WORK ITEM: Copy each record exactly as it reads, leaving out any pictures it holds.

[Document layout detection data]
···

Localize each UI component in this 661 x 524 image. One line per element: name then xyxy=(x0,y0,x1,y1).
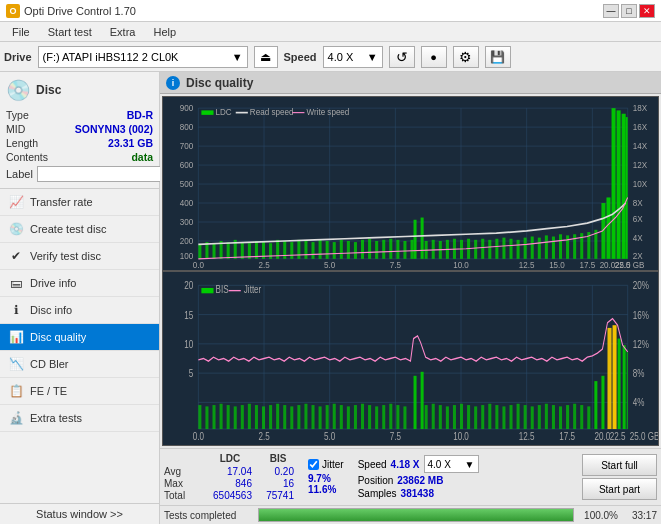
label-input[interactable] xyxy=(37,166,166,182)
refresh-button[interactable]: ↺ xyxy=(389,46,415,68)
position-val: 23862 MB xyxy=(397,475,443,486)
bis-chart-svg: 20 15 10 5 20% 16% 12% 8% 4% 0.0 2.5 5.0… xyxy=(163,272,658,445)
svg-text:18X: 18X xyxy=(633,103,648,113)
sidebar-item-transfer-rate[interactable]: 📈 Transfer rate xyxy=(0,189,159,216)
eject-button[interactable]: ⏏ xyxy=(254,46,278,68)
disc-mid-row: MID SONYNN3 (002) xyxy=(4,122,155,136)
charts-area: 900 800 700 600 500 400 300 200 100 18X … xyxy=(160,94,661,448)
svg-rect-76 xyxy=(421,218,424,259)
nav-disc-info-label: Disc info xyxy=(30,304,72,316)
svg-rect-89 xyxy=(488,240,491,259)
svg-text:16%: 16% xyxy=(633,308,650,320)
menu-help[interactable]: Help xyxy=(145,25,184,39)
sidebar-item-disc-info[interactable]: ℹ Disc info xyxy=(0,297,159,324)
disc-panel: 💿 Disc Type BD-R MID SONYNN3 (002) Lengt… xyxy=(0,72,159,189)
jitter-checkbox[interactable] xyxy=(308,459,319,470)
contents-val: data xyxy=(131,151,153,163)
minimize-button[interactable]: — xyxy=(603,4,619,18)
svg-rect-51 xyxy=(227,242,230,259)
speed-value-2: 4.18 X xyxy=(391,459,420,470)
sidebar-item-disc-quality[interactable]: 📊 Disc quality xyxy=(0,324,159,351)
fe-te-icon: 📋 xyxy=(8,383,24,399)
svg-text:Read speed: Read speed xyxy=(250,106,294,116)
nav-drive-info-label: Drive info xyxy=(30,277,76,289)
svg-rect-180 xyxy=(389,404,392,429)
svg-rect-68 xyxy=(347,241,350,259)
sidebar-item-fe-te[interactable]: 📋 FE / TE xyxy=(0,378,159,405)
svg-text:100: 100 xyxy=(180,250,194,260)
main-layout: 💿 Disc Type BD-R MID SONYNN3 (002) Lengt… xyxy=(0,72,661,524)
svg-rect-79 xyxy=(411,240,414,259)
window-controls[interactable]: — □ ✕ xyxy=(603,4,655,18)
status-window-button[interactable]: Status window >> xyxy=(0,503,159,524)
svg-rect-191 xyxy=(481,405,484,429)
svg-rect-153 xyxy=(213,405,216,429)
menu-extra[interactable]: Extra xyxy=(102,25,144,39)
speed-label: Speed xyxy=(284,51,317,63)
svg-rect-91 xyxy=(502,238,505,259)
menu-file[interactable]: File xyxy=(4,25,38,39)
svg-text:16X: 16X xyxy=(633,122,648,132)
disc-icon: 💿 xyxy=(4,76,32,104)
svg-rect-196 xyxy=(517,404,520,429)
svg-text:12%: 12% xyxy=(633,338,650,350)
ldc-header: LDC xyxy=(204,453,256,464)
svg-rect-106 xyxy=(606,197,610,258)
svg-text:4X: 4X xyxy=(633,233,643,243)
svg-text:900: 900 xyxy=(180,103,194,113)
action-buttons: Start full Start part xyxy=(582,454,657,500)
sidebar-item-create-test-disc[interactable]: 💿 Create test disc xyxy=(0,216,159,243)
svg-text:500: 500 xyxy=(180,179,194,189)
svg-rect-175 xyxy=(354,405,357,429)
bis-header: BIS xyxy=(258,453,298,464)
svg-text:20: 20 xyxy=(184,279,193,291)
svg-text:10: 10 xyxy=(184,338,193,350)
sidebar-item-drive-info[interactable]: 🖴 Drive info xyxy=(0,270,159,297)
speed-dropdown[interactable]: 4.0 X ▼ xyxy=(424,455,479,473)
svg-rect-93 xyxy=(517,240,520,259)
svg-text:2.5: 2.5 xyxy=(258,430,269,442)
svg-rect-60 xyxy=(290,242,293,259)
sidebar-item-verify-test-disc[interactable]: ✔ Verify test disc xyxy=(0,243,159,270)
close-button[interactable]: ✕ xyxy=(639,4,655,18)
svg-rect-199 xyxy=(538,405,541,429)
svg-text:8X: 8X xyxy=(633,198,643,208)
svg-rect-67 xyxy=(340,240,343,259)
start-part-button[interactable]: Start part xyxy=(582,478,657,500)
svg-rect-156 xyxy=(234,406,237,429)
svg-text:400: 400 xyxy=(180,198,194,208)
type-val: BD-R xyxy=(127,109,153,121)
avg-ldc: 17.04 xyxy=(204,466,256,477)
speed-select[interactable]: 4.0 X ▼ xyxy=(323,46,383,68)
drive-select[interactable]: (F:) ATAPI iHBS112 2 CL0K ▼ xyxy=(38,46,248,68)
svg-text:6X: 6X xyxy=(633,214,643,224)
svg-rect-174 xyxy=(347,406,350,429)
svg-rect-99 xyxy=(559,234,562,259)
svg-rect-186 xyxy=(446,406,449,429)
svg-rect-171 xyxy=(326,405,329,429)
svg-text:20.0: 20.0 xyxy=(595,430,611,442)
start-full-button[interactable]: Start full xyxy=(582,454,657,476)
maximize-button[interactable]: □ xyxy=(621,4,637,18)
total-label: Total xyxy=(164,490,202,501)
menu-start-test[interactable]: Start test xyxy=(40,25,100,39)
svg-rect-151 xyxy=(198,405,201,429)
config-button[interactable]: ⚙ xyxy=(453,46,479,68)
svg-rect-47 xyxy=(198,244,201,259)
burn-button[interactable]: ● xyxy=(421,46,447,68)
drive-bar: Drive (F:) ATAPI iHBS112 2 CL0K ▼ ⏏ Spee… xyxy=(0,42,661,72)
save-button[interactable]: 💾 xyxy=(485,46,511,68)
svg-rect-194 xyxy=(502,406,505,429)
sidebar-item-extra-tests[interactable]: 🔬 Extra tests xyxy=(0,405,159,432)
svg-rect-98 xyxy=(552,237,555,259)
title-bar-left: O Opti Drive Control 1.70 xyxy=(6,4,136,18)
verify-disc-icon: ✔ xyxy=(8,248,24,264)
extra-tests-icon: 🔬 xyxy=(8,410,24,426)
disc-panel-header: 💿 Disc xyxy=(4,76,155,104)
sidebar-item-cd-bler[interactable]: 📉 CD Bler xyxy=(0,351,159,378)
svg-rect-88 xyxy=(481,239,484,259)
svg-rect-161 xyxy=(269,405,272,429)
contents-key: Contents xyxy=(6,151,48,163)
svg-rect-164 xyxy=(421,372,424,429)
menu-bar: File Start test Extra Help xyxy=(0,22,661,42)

···

EXERCISE OUTPUT:
Localize each UI component in this 661 x 524 image. One line per element: name then xyxy=(x0,y0,x1,y1).
label-input[interactable] xyxy=(37,166,166,182)
refresh-button[interactable]: ↺ xyxy=(389,46,415,68)
position-val: 23862 MB xyxy=(397,475,443,486)
bis-chart-svg: 20 15 10 5 20% 16% 12% 8% 4% 0.0 2.5 5.0… xyxy=(163,272,658,445)
svg-text:18X: 18X xyxy=(633,103,648,113)
sidebar-item-transfer-rate[interactable]: 📈 Transfer rate xyxy=(0,189,159,216)
eject-button[interactable]: ⏏ xyxy=(254,46,278,68)
disc-mid-row: MID SONYNN3 (002) xyxy=(4,122,155,136)
charts-area: 900 800 700 600 500 400 300 200 100 18X … xyxy=(160,94,661,448)
svg-rect-76 xyxy=(421,218,424,259)
nav-disc-info-label: Disc info xyxy=(30,304,72,316)
svg-rect-89 xyxy=(488,240,491,259)
svg-text:16%: 16% xyxy=(633,308,650,320)
menu-help[interactable]: Help xyxy=(145,25,184,39)
sidebar-item-disc-info[interactable]: ℹ Disc info xyxy=(0,297,159,324)
disc-panel: 💿 Disc Type BD-R MID SONYNN3 (002) Lengt… xyxy=(0,72,159,189)
jitter-checkbox[interactable] xyxy=(308,459,319,470)
contents-val: data xyxy=(131,151,153,163)
minimize-button[interactable]: — xyxy=(603,4,619,18)
svg-rect-51 xyxy=(227,242,230,259)
speed-value-2: 4.18 X xyxy=(391,459,420,470)
sidebar-item-disc-quality[interactable]: 📊 Disc quality xyxy=(0,324,159,351)
fe-te-icon: 📋 xyxy=(8,383,24,399)
svg-text:Read speed: Read speed xyxy=(250,106,294,116)
nav-drive-info-label: Drive info xyxy=(30,277,76,289)
svg-rect-180 xyxy=(389,404,392,429)
svg-rect-68 xyxy=(347,241,350,259)
sidebar-item-fe-te[interactable]: 📋 FE / TE xyxy=(0,378,159,405)
svg-text:100: 100 xyxy=(180,250,194,260)
main-layout: 💿 Disc Type BD-R MID SONYNN3 (002) Lengt… xyxy=(0,72,661,524)
svg-rect-79 xyxy=(411,240,414,259)
window-controls[interactable]: — □ ✕ xyxy=(603,4,655,18)
status-window-button[interactable]: Status window >> xyxy=(0,503,159,524)
svg-rect-191 xyxy=(481,405,484,429)
svg-rect-153 xyxy=(213,405,216,429)
menu-extra[interactable]: Extra xyxy=(102,25,144,39)
speed-label: Speed xyxy=(284,51,317,63)
svg-rect-91 xyxy=(502,238,505,259)
menu-file[interactable]: File xyxy=(4,25,38,39)
svg-text:16X: 16X xyxy=(633,122,648,132)
disc-icon: 💿 xyxy=(4,76,32,104)
svg-rect-196 xyxy=(517,404,520,429)
svg-text:12%: 12% xyxy=(633,338,650,350)
ldc-header: LDC xyxy=(204,453,256,464)
svg-rect-106 xyxy=(606,197,610,258)
svg-text:4X: 4X xyxy=(633,233,643,243)
svg-text:900: 900 xyxy=(180,103,194,113)
action-buttons: Start full Start part xyxy=(582,454,657,500)
sidebar-item-create-test-disc[interactable]: 💿 Create test disc xyxy=(0,216,159,243)
svg-text:500: 500 xyxy=(180,179,194,189)
svg-rect-175 xyxy=(354,405,357,429)
bis-header: BIS xyxy=(258,453,298,464)
svg-text:20: 20 xyxy=(184,279,193,291)
svg-text:10: 10 xyxy=(184,338,193,350)
sidebar-item-drive-info[interactable]: 🖴 Drive info xyxy=(0,270,159,297)
speed-dropdown[interactable]: 4.0 X ▼ xyxy=(424,455,479,473)
svg-rect-93 xyxy=(517,240,520,259)
svg-text:2.5: 2.5 xyxy=(258,430,269,442)
svg-rect-60 xyxy=(290,242,293,259)
sidebar-item-verify-test-disc[interactable]: ✔ Verify test disc xyxy=(0,243,159,270)
close-button[interactable]: ✕ xyxy=(639,4,655,18)
svg-rect-199 xyxy=(538,405,541,429)
svg-text:8X: 8X xyxy=(633,198,643,208)
svg-rect-67 xyxy=(340,240,343,259)
start-part-button[interactable]: Start part xyxy=(582,478,657,500)
svg-rect-156 xyxy=(234,406,237,429)
svg-text:400: 400 xyxy=(180,198,194,208)
type-val: BD-R xyxy=(127,109,153,121)
avg-ldc: 17.04 xyxy=(204,466,256,477)
speed-select[interactable]: 4.0 X ▼ xyxy=(323,46,383,68)
drive-select[interactable]: (F:) ATAPI iHBS112 2 CL0K ▼ xyxy=(38,46,248,68)
svg-text:6X: 6X xyxy=(633,214,643,224)
svg-rect-174 xyxy=(347,406,350,429)
svg-rect-99 xyxy=(559,234,562,259)
svg-rect-186 xyxy=(446,406,449,429)
svg-rect-171 xyxy=(326,405,329,429)
svg-text:20.0: 20.0 xyxy=(595,430,611,442)
start-full-button[interactable]: Start full xyxy=(582,454,657,476)
maximize-button[interactable]: □ xyxy=(621,4,637,18)
total-label: Total xyxy=(164,490,202,501)
menu-start-test[interactable]: Start test xyxy=(40,25,100,39)
svg-rect-151 xyxy=(198,405,201,429)
config-button[interactable]: ⚙ xyxy=(453,46,479,68)
svg-rect-47 xyxy=(198,244,201,259)
burn-button[interactable]: ● xyxy=(421,46,447,68)
drive-bar: Drive (F:) ATAPI iHBS112 2 CL0K ▼ ⏏ Spee… xyxy=(0,42,661,72)
save-button[interactable]: 💾 xyxy=(485,46,511,68)
svg-rect-194 xyxy=(502,406,505,429)
sidebar-item-extra-tests[interactable]: 🔬 Extra tests xyxy=(0,405,159,432)
svg-rect-98 xyxy=(552,237,555,259)
title-bar-left: O Opti Drive Control 1.70 xyxy=(6,4,136,18)
verify-disc-icon: ✔ xyxy=(8,248,24,264)
extra-tests-icon: 🔬 xyxy=(8,410,24,426)
disc-panel-header: 💿 Disc xyxy=(4,76,155,104)
sidebar-item-cd-bler[interactable]: 📉 CD Bler xyxy=(0,351,159,378)
svg-rect-88 xyxy=(481,239,484,259)
svg-rect-161 xyxy=(269,405,272,429)
contents-key: Contents xyxy=(6,151,48,163)
svg-rect-164 xyxy=(421,372,424,429)
menu-bar: File Start test Extra Help xyxy=(0,22,661,42)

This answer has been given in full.